The Bank of Russia will continue buying gold at a fixed price of 5,000 rubles ($59) per 1 gram until June 30. Russia may thus have a chance to return to the gold standard for the first time in over a hundred years.
According to BullionStar Singapore precious metals analyst Ronan Manley, Russia's decision to switch to rubles in settlements with counterparties will entail significant consequences for the Russian currency, for the US dollar, and for the entire global economy.
According to him, by pegging the ruble to gold, which is traded in US dollars, the Bank of Russia set a minimum price for the ruble in US dollar terms.
"Back on March 25, the ruble was traded at 100 rubles per one US dollar. Now the Russian ruble has gone up to 80 rubles per dollar. This is because gold is traded on international markets at about 62 dollars per gram, which is equivalent to (5,000/62) = about 80.5. Both the markets and arbitrage traders have taken note of this, and the RUB/USD rate has increased," Ronan Manley said in an interview with RT.
With the new peg of gold to the ruble, the strengthening of the Russian currency will affect the price of gold, the expert added.
Russia is the world's largest natural gas exporter and the world's third largest oil exporter. Having switched into Russian rubles in settlements for energy resources, Russia pegged the price of gas to it and then to the price of gold, due to the fixed connection with gold. In a nutshell, the Russian gas is now linked with gold through the ruble.
"The same can now be done with Russian oil. If Russia begins to demand payment for oil exports with rubles, there will be an immediate indirect peg to gold (via the fixed price ruble — gold connection). Then Russia could begin accepting gold directly in payment for its oil exports. In fact, this can be applied to any commodities, not just oil and natural gas," Ronan Manley told RT.

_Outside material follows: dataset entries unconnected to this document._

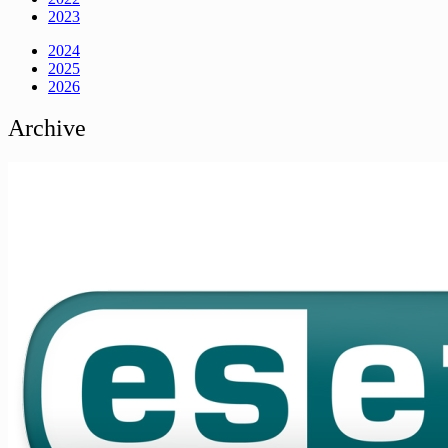
2023
2024
2025
2026
Archive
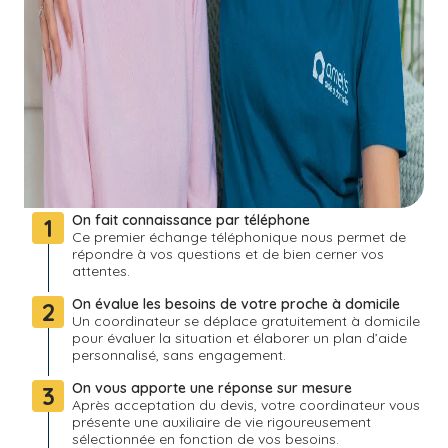
On fait connaissance par téléphone
1
Ce premier échange téléphonique nous permet de
répondre à vos questions et de bien cerner vos
attentes.
On évalue les besoins de votre proche à domicile
2
Un coordinateur se déplace gratuitement à domicile
pour évaluer la situation et élaborer un plan d’aide
personnalisé, sans engagement.
On vous apporte une réponse sur mesure
3
Après acceptation du devis, votre coordinateur vous
présente une auxiliaire de vie rigoureusement
sélectionnée en fonction de vos besoins.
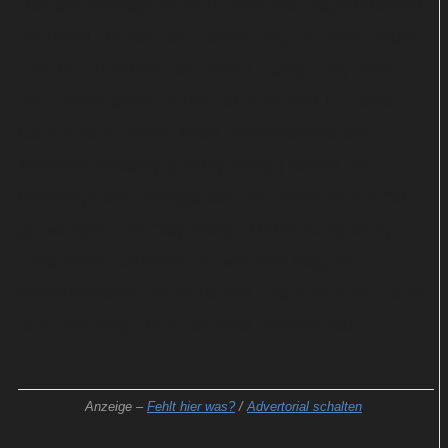
Richard Armitage ist nicht mehr als Hauptdarsteller
mit dabei, da sich die Fortsetzung um einen neuen
Fall der Ermittlerin DS Hana Li (Jing Lusi) dreht.
Bei Festlichkeiten in der US-Botschaft in London
kommt es zu einem Mord. Generaldirektorin
Madeline Delaney (Lesley Sharp) fordert die
krisenerprobte Protagonistin an. Diese ist vor Ort
gezwungen, mit Clay Brody (Martin Compston)
zusammenzuarbeiten, inzwischen tätig als
Sicherheitschef der Botschaft. Hana traut ihm nicht
über den Weg, da er sie einst verraten hat.
Anzeige –
Fehlt hier was?
/
Advertorial schalten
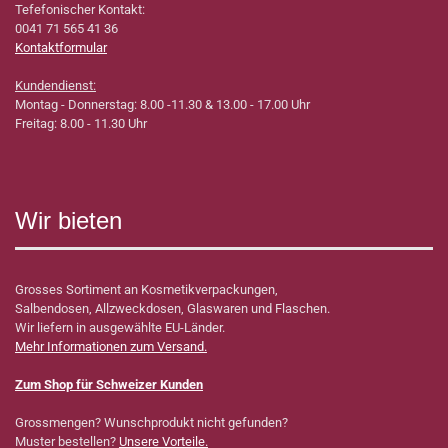
Tefefonischer Kontakt:
0041 71 565 41 36
Kontaktformular
Kundendienst:
Montag - Donnerstag: 8.00 -11.30 & 13.00 - 17.00 Uhr
Freitag: 8.00 - 11.30 Uhr
Wir bieten
Grosses Sortiment an Kosmetikverpackungen,
Salbendosen, Allzweckdosen, Glaswaren und Flaschen.
Wir liefern in ausgewählte EU-Länder.
Mehr Informationen zum Versand.
Zum Shop für Schweizer Kunden
Grossmengen? Wunschprodukt nicht gefunden?
Muster bestellen?
Unsere Vorteile.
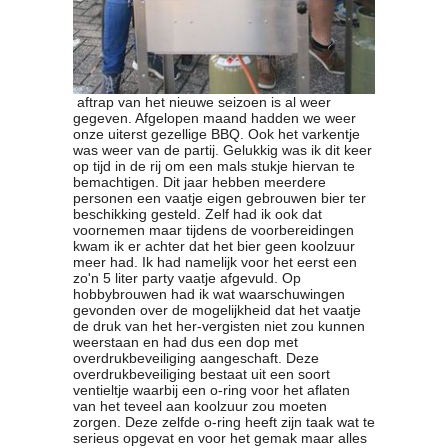
Contact
Bericht
Locatie
Lid worden
aftrap van het nieuwe seizoen is al weer
Brouwcursus
gegeven. Afgelopen maand hadden we weer
onze uiterst gezellige BBQ. Ook het varkentje
was weer van de partij. Gelukkig was ik dit keer
Media
op tijd in de rij om een mals stukje hiervan te
bemachtigen. Dit jaar hebben meerdere
Artikelen
personen een vaatje eigen gebrouwen bier ter
Foto's
beschikking gesteld. Zelf had ik ook dat
voornemen maar tijdens de voorbereidingen
Links
kwam ik er achter dat het bier geen koolzuur
Nieuwsflitsen
meer had. Ik had namelijk voor het eerst een
zo'n 5 liter party vaatje afgevuld. Op
Video
hobbybrouwen had ik wat waarschuwingen
gevonden over de mogelijkheid dat het vaatje
de druk van het her-vergisten niet zou kunnen
Sponsoren
weerstaan en had dus een dop met
overdrukbeveiliging aangeschaft. Deze
Inloggen
overdrukbeveiliging bestaat uit een soort
ventieltje waarbij een o-ring voor het aflaten
van het teveel aan koolzuur zou moeten
zorgen. Deze zelfde o-ring heeft zijn taak wat te
serieus opgevat en voor het gemak maar alles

By playing with both sides of the equation, that is, by pegging the ruble to gold and then pegging energy payments to the ruble, the Bank of Russia and the Kremlin fundamentally change all the working assumptions of the global trading system, accelerating changes in the global monetary system, he says.
The pegging of the ruble to gold through the fixed price of the Bank of Russia has now laid the foundation for the RUB/USD rate and thus stabilized and strengthened the Russian currency.
"Demanding that natural gas exports are paid for in rubles (and possibly oil and other commodities down the line) will again act as stabilization and support. If a majority of the international trading system begins accepting these rubles for commodity payments arrangements, this could propel the Russian ruble to becoming a major global currency. At the same time, any move by Russia to accept direct gold for oil payments will cause more international gold to flow into Russian reserves, which would also strengthen the balance sheet of the Bank of Russia and in turn strengthen the ruble."
According to the analyst, we are now witnessing the birth of a new monetary system, which is going to be backed by gold and raw materials, rather than by the supremacy of the US dollar.